「最後の1枚」 ななほ

9月25日 土曜日

・うめちゃん

 今朝はよしえちゃんと見回りの後にゴーヤの収穫をしました。見回りに行く時、うめちゃんが吉畑ハウスにいたのですが、気が付いたらずっと後ろをついてきていて、とても可愛らしかったです。
「ゴーヤの畑、遠いけれど、一緒に行く?」
 そう声をかけると、行くともいかないとも言わずにピョンピョンと飛び跳ねて、時に距離感をとり、時に私たちを追い越して、天真爛漫なうめちゃんはいつまででも見ていても飽きないなと思いました。

 第一鉄塔までくると、ゴーヤの畑の前のお家の方が外に出られていて、小学生くらいの女の子が2人、「あ、ネコちゃんだ」と恥ずかしそうに笑って、今にも触りたそうにしていました。
「うめちゃんって、言うんだよ」。

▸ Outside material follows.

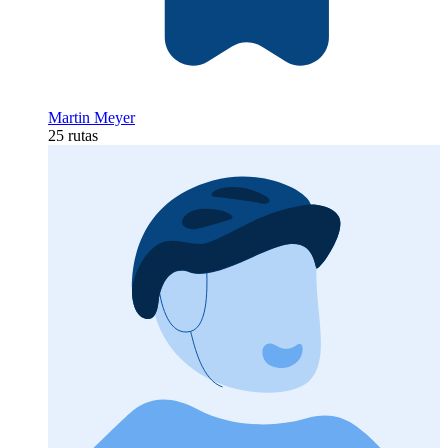
Martin Meyer
25 rutas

そう言ってうめちゃんを渡すと、「可愛い」「茶色と白だ」と優しくなでてくれて、とても嬉しそうでその子たちが可愛かったです。

 それからも15分ほど、女の子たちが2人、うめちゃんと遊んでくれていてうめちゃんも嬉しそうでした。ゴーヤの収穫をしていたら、うめちゃんがグリーンカーテンの間から飛び出してきた時は驚いたのですが、うめちゃんも私たちと同じように追い越し方式で畝に入っていて、みんなの先頭を歩くうめちゃんの無邪気さがうめちゃんらしく、癒されました。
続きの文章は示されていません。